This Time Next Year(67)



Minnie thought Jean must be doing something right if she at the age of eighty-six was still swimming most days. Jean had a calm demeanour that belied a life well lived. ‘Don’t cry about something you wouldn’t cry about in five years’ time,’ she once told Minnie. ‘And swim – swim when you can.’ Those were her two pieces of life advice.

This morning Jean’s familiar white ruffled head was nowhere to be seen. Launching herself into the water, Minnie felt needles stab into every part of her skin. She struggled to control her breathing as her body fought against the cold. She blocked out the pain and started to swim rapid breaststroke. She counted her breaths; it took twenty for the pain to subside, then her body mellowed, the needles softening to warm tingles, and every part of her felt infused with energy, her brain burning off its early morning fog.

Swimming had become part of Minnie’s new routine. Now she was working for the catering company she had mornings to herself and felt healthier than she had in years. She had time to cook herself good food, do exercise, and she’d even started reading again. She worked six nights a week, and was trying to live frugally. She was saving up a rental deposit to move out of her parents’ house, and in another month or two she’d have enough. Life was simpler, easier, less stressful. Of course she missed the No Hard Fillings kitchen, she missed working with her friends, she missed Leila, but she was trying to be more optimistic, to see the positives.

Since their argument three months ago, she and Leila had patched up a practical peace. They’d had to communicate to wind down the business, but it was a sticking plaster on something that ran much deeper and they both felt it. The administrative hassle of dismantling the company had been easier than either of them imagined. By selling off the kitchen equipment and the delivery van, they’d had just enough to pay remaining salaries and settle the majority of their debt. Everything was made easier by the fact that a chicken-themed fast-food chain wanted to take the lease off their hands and agreed to buy their equipment at a fair price. In a matter of weeks, the deals had been done; it was like watching a giant, painstakingly crafted sandcastle being swept away by one giant wave.

The catering company Minnie now worked for was a production line of salmon en cro?te and goat’s cheese tarts with a balsamic glaze. She worked in a rotation of venues, creating meals for weddings, parties, lunches and functions. She didn’t have much to do with the people who ate her food, or even the people who served it. She cooked, cleaned up, got paid and went home. She liked the impersonal nature of it. She didn’t have to think about the business model, about other people’s livelihoods depending on her. She didn’t have to think at all.

She’d stayed in touch with Alan and Bev. Letting them down had been the worst part of the whole thing.

‘We’ll be fine, don’t be thinking about us,’ Bev said, once she’d told them the news.

‘Ah, we’ll find another ship to rig in no time,’ said Alan.

As it turned out they had; the chicken shop had taken them both on, wanting staff who knew the premises. Alan was on deliveries, Bev worked the deep-fat fryer.

Fleur had disappeared, Minnie wasn’t sure where to. Perhaps she was living offline at home in her parents’ Wi-Fi-free zone, or maybe she’d finally set up that horoscope-themed dating app she’d always talked about.
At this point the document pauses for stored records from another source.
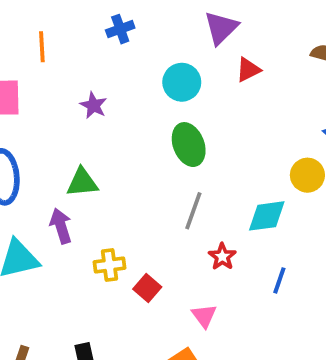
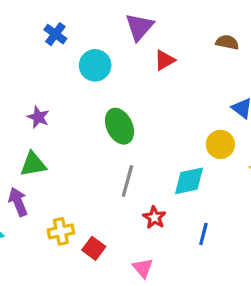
blue cross: (120, 29) -> (55, 34), turned -30
cyan circle: (182, 82) -> (95, 65), moved
purple star: (93, 105) -> (38, 117), moved

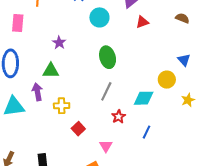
yellow cross: (61, 231) -> (62, 106), moved

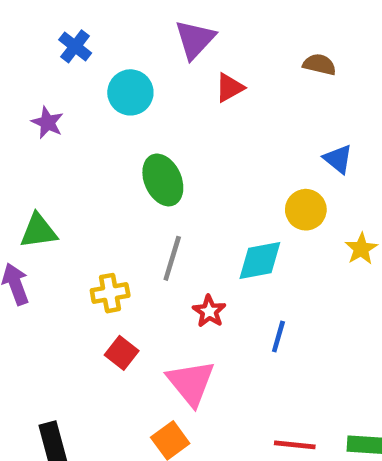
purple star: (59, 43) -> (47, 123), moved
yellow cross: (62, 106) -> (110, 293), moved
pink triangle: (106, 146) -> (191, 383), size x1.6

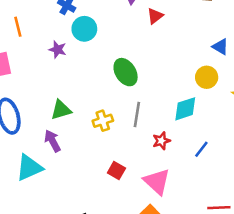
cyan circle: (130, 92) -> (84, 29), moved
yellow cross: (110, 293) -> (103, 121), moved
red star: (209, 311) -> (161, 141), turned 30
blue line: (278, 337) -> (201, 149), turned 30

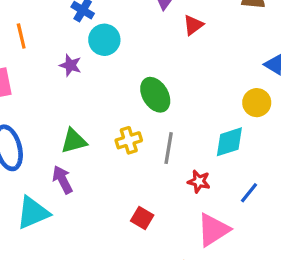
yellow cross: (103, 121) -> (129, 140), moved
red star: (161, 141) -> (199, 181), turned 30
pink triangle: (157, 182) -> (213, 230), moved, turned 44

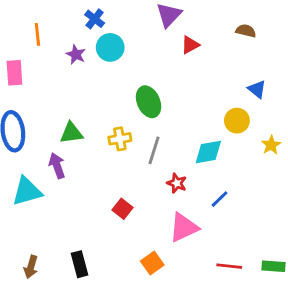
purple star: (70, 65) -> (76, 54), moved

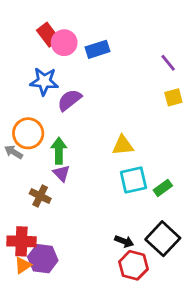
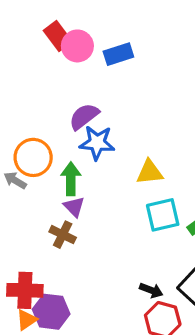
blue star: (44, 81) -> (97, 143), moved
brown cross: (40, 196) -> (63, 235), moved

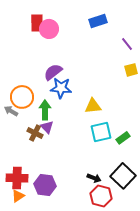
red rectangle: (58, 36) -> (37, 23), turned 36
blue rectangle: (118, 54) -> (98, 21), moved
brown cross: (63, 235) -> (35, 133), moved
purple hexagon: (51, 312) -> (45, 185), moved

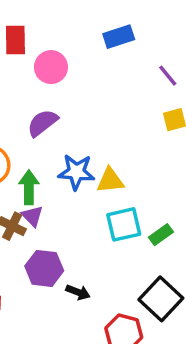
pink circle: (49, 29) -> (51, 67), moved
blue star: (61, 88) -> (76, 172), moved
black arrow: (94, 178) -> (78, 292), moved
purple hexagon: (45, 185) -> (44, 268), moved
Minnie was surprised how much she found herself missing Fleur, of all people.

Giving up the business had been a seismic shift. Like tectonic plates grinding against each other, this small earthquake had released the pressure, preventing more cataclysmic consequences. It had been the right thing to do, she was sure of it. Yet she missed her colleagues, she missed her customers; she missed hearing about Mr Marchbanks’s cats and Mrs Mentis’s bunions. Most of all she missed Leila, and she missed her with a yearning she could only describe as heartache.

They still communicated, sent texts, occasionally exchanged news over the phone. But something had changed between them since their argument. Leila worked days, Minnie worked evenings. They’d met up for Saturday morning coffee a few times, but a polite distance had settled between them. Minnie felt she was catching up with an old acquaintance, exchanging information. She found herself commenting on the coffee, which was never a good sign. Patching together pieces of their friendship in a semblance of repair had not healed the underlying wound.
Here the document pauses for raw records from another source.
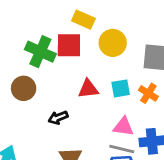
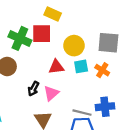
yellow circle: (113, 43) -> (74, 46), moved
black arrow: (58, 118) -> (33, 89), turned -40
pink triangle: (123, 127) -> (51, 93), moved, turned -49

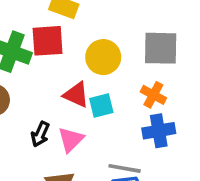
cyan square: (81, 66) -> (101, 106), moved
red triangle: (56, 67) -> (76, 95), turned 35
blue cross: (105, 107) -> (159, 131), moved

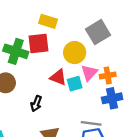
gray square: (161, 48) -> (98, 32), moved, turned -30
orange cross: (153, 95) -> (108, 75), turned -35
pink triangle: (71, 140) -> (89, 73), moved

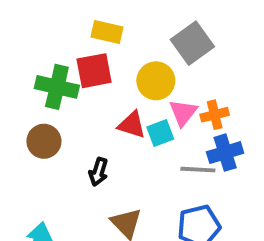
gray line: (91, 123) -> (198, 170), moved

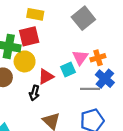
yellow circle: (156, 81) -> (25, 61), moved
red triangle: (132, 125) -> (46, 77), moved, turned -42
blue cross: (225, 153) -> (105, 79), turned -30

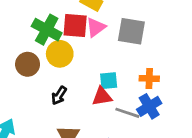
gray square: (83, 18) -> (131, 31), moved, turned 30
pink triangle: (80, 57) -> (96, 27), moved
red triangle: (46, 77) -> (102, 96), moved

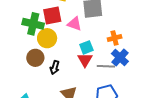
pink triangle: (96, 27) -> (75, 24), moved, turned -49
brown circle: (28, 64) -> (35, 58), moved
red triangle: (102, 96) -> (85, 60), turned -35

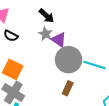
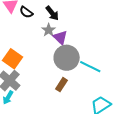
black semicircle: (11, 36) -> (26, 12), moved

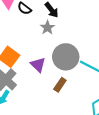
purple triangle: (60, 37) -> (38, 65), moved

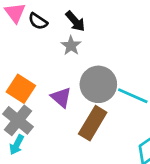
brown rectangle: (60, 85) -> (93, 123), size x1.6

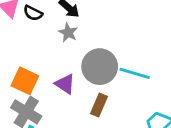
brown rectangle: (93, 123) -> (99, 105), size x0.7

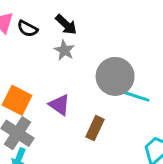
gray circle: (100, 67) -> (115, 76), moved

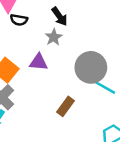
black semicircle: (28, 29) -> (19, 20), moved, turned -30
purple triangle: (60, 105) -> (39, 62), moved, turned -42

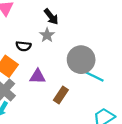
black semicircle: (19, 20) -> (23, 46), moved
purple triangle: (39, 62) -> (38, 76), moved

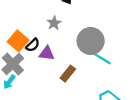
gray star: (47, 35) -> (54, 23), moved
black semicircle: (23, 46) -> (33, 45), moved, turned -56

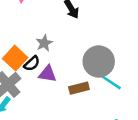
gray star: (54, 23) -> (44, 43), moved
brown rectangle: (68, 74) -> (79, 88), moved, turned 35

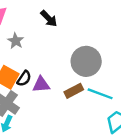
gray star: (44, 43) -> (16, 41), moved
cyan line: (109, 81) -> (100, 94), moved

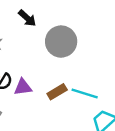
gray circle: (86, 61) -> (61, 42), moved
So Minnie worked and she swam and she saved and she swam, and she kept her head down and she held her breath. Swimming and breathing, living and working, waiting for the next seismic shift to move the ground beneath her feet and right everything again. Or perhaps to suck her under and drown her.

Minnie took four long strokes beneath the dark, cold water, then another, then another. As she ran out of air she felt the fight in her lungs push her to the surface. Survival took over and she broke the surface with a gasp of relief. As she climbed out of the pond onto the jetty, she saw that her towel was not on the bank where she’d left it. She shivered, looking for who might have taken it – a cruel trick at this time of year. A few yards away stood a man, rubbing his face with her blue swimming towel.

‘Excuse me,’ she said, striding over to him, ‘I think that’s my towel.’

The man pulled the towel down from his face. Quinn.

Minnie’s eyes fell unconsciously on to his sculpted torso and she quickly forced her gaze back to his face.